How to complete this task
Copy out each record that follows exactly, and omit any picture you find.

(Stored dataset items)
+++

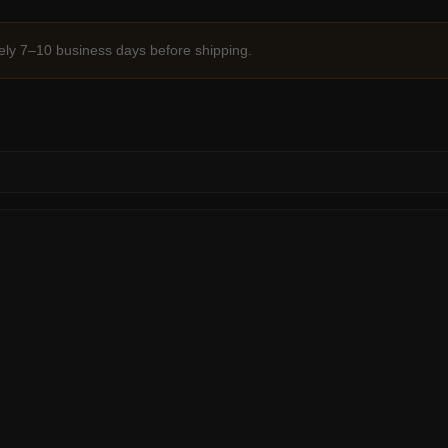
ely 7–10 business days before shipping.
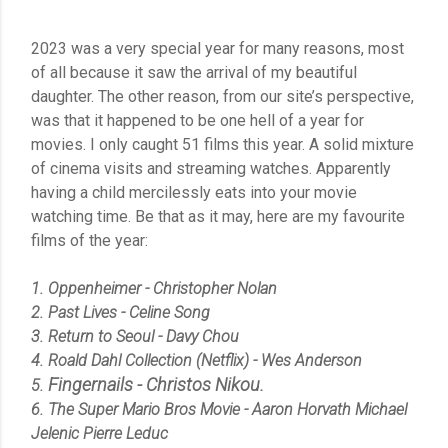
2023 was a very special year for many reasons, most
of all because it saw the arrival of my beautiful
daughter. The other reason, from our site’s perspective,
was that it happened to be one hell of a year for
movies. I only caught 51 films this year. A solid mixture
of cinema visits and streaming watches. Apparently
having a child mercilessly eats into your movie
watching time. Be that as it may, here are my favourite
films of the year:
1. Oppenheimer - Christopher Nolan
2. Past Lives - Celine Song
3. Return to Seoul - Davy Chou
4. Roald Dahl Collection (Netflix) - Wes Anderson
Fingernails -
Christos Nikou.
5.
6. The Super Mario Bros Movie - Aaron Horvath Michael
Jelenic Pierre Leduc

+++

Written solution
ely 7–10 business days before shipping.
2023 was a very special year for many reasons, most
of all because it saw the arrival of my beautiful
daughter. The other reason, from our site’s perspective,
was that it happened to be one hell of a year for
movies. I only caught 51 films this year. A solid mixture
of cinema visits and streaming watches. Apparently
having a child mercilessly eats into your movie
watching time. Be that as it may, here are my favourite
films of the year:
1. Oppenheimer - Christopher Nolan
2. Past Lives - Celine Song
3. Return to Seoul - Davy Chou
4. Roald Dahl Collection (Netflix) - Wes Anderson
Fingernails -
Christos Nikou.
5.
6. The Super Mario Bros Movie - Aaron Horvath Michael
Jelenic Pierre Leduc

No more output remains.